Follow kami di google berita

‎Waspada El Nino Ekstrem, Damkar Berau Perkuat Kesiapan Hadapi Ancaman Karhutla

‎TANJUNG REDEB – Ancaman fenomena El Nino ekstrem yang diprediksi melanda Indonesia mulai April 2026 menjadi perhatian serius Dinas Pemadam Kebakaran dan Penyelamatan (Disdamkarmat) Berau.

‎Menghadapi potensi kemarau panjang, kesiapsiagaan kini diperkuat untuk mengantisipasi lonjakan risiko kebakaran hutan dan lahan (karhutla).

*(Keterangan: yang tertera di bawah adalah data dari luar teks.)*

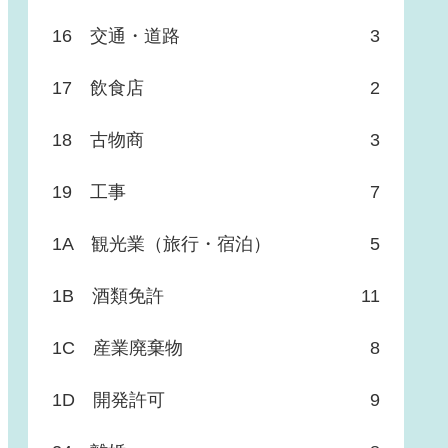
16 交通・道路
3
17 飲食店
2
18 古物商
3
19 工事
7
1A 観光業（旅行・宿泊）
5
1B 酒類免許
11
1C 産業廃棄物
8
1D 開発許可
9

‎Fenomena yang dijuluki “El Nino Godzilla” ini sebelumnya diperingatkan oleh Badan Riset dan Inovasi Nasional (BRIN), dengan potensi dampak signifikan hingga Oktober mendatang.

‎Kepala Bidang Pemadam Kebakaran dan Penyelamatan Disdamkarmat Berau, Nofian Hidayat, menegaskan pihaknya tidak ingin lengah menghadapi siklus cuaca ekstrem tersebut.

‎‎“El Nino ini memang siklus, tapi dampaknya tidak bisa dianggap biasa. Potensi panasnya bisa panjang, bahkan sampai delapan bulan,” ujarnya, Senin (30/3/2026).

‎‎Ia menjelaskan, dampak El Nino tidak hanya berisiko memicu karhutla, tetapi juga berpotensi meluas ke kebakaran permukiman, kekeringan lahan pertanian, hingga terganggunya sektor perikanan masyarakat.

‎‎”Sebagai langkah antisipasi, Disdamkarmat Berau mulai memperkuat kesiapan internal,” ujarnya.

‎‎Nofian juga, mengatakan, evaluasi personel terus dilakukan, disertai latihan mandiri serta pembentukan tim siaga guna meningkatkan respons cepat di lapangan.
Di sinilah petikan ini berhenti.